Seule la prescription avec justification est désormais pratiquée

Dans toute l’Afrique, l’OMS collabore avec les ministères de la santé et les établissements de santé pour instituer le bon usage des antimicrobiens. Là où il est pratiqué, le bon usage des antimicrobiens est censé améliorer la demande de services de laboratoire par les cliniciens et par les patients. Les équipes chargées de gérer la qualité médicale au Libéria, par exemple, se réunissent régulièrement pour planifier, réaliser et suivre les interventions sur les prescriptions et l’utilisation des médicaments essentiels, en mettant un accent particulier sur les antibiotiques et les antipaludiques. Des tournées dans les services d’hospitalisation et des conférences cliniques sont régulièrement organisées pour discuter des pathologies des patients et réfléchir aux traitements qui leur sont dispensés, à l’aide de points d’action spécifiques aux hôpitaux, ce qui permet finalement d’améliorer les interventions axées sur le bon usage des antimicrobiens.

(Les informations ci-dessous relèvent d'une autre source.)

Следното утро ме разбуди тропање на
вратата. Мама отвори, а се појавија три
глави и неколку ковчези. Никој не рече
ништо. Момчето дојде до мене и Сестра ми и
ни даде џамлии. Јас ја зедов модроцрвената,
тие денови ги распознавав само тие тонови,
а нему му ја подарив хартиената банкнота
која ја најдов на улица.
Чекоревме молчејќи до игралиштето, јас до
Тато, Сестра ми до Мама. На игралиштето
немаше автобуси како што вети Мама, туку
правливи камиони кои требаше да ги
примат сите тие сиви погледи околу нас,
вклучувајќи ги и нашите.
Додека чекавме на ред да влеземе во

« Nous avons constaté des améliorations progressives concernant les tests de sensibilité aux antimicrobiens et l’établissement de rapports entre 2021 et 2022 », affirme William Walker, technicien de laboratoire et microbiologiste à l’Hôpital Phebe. « Si l’infrastructure diagnostique de l’hôpital et les capacités techniques du personnel sont renforcées, cela aidera largement à favoriser la détection et la notification en temps utile des agents pathogènes résistants aux antimicrobiens et une meilleure surveillance de la prescription et de l’utilisation des antimicrobiens. »

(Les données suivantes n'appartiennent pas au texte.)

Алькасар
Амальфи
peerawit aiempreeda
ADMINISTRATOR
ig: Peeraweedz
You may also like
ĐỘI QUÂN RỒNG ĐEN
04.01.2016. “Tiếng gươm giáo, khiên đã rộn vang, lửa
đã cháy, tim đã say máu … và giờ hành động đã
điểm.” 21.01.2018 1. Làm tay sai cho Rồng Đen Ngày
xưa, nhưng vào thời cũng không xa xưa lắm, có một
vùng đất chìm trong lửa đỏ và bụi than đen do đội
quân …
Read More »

Selon le Dr Munyah Mohamed Karvah, pharmacien supérieur à l’Hôpital Redemption (Libéria), la pharmacie n’accepte plus les commandes ouvertes de médecins ou de cliniciens sans preuve de laboratoire certifiant la commande. Si une ordonnance contient plus de trois antibiotiques, une demande de justification est adressée au médecin traitant.

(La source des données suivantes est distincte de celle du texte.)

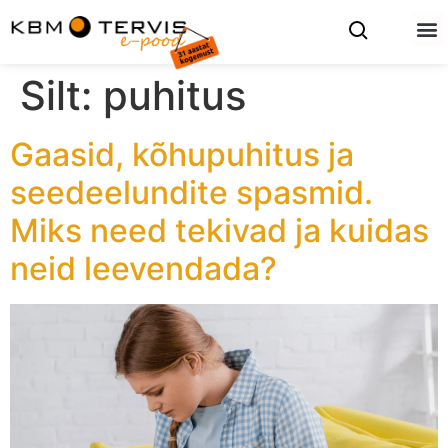
Silt:
puhitus
Gaasid, kõhupuhitus ja
seedeelundite spasmid.
Miks need tekivad ja kuidas
neid leevendada?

« Nous n’acceptons plus le traitement des cas suspects de paludisme sur la base des impressions », explique le Dr Karvah. « Tout patient qui se présente au dispensaire doit produire les résultats de laboratoire aux pièces justificatives de la prescription. »

Et deux fois par semaine, l’unité du Dr Karvah, avec l’aide d’étudiants en pharmacie, effectue des examens indépendants pour évaluer les dossiers des patients et alerter sur les prescriptions douteuses.

« Depuis que nous avons commencé à appliquer le programme de gestion des antimicrobiens en 2021, à la suite de l’élaboration du plan national. Nous avons constaté une augmentation du nombre de cas signalés de résistance aux antimicrobiens, ce qui indique que la surveillance fonctionne. Il sera bon de déployer le programme dans les autres comtés », déclare la Dre Diana Smith, Coordonnatrice nationale de la résistance aux antimicrobiens au Ministère de la Santé du Libéria.

Le nombre d’hôpitaux au Libéria transmettant désormais des données sur la résistance aux antimicrobiens au Système mondial de surveillance de la résistance aux antimicrobiens est passé de trois en 2020 à six en 2022.

L’effort collaboratif pour le bon usage des antimicrobiens

Grâce à un financement du Ministère fédéral allemand de la santé et de l’Agence coréenne de coopération internationale, le bureau de pays de l’OMS au Libéria a collaboré avec le Ministère de la santé pour faciliter l’élaboration et l’expérimentation des directives pour le bon usage des antimicrobiens et de l’enquête sur la prévalence ponctuelle dans les sept hôpitaux des quatre comtés initialement ciblés. D’autres partenaires comme la coopération allemande (GIZ) ont aidé à l’établissement des sites sentinelles pour combattre la résistance aux antimicrobiens et mené des activités de gestion dans trois autres comtés du Sud-est du Libéria. Un projet de détection et de surveillance des maladies infectieuses de l’Agence américaine pour le développement international (USAID) s’efforce de renforcer les capacités des laboratoires du pays, notamment en ce qui concerne l’achat de réactifs et de consommables. Et Médecins sans frontières aide à gérer les activités de surveillance et de lutte contre de la résistance aux antimicrobiens dans son hôpital qui se trouve dans le comté de Montserrado.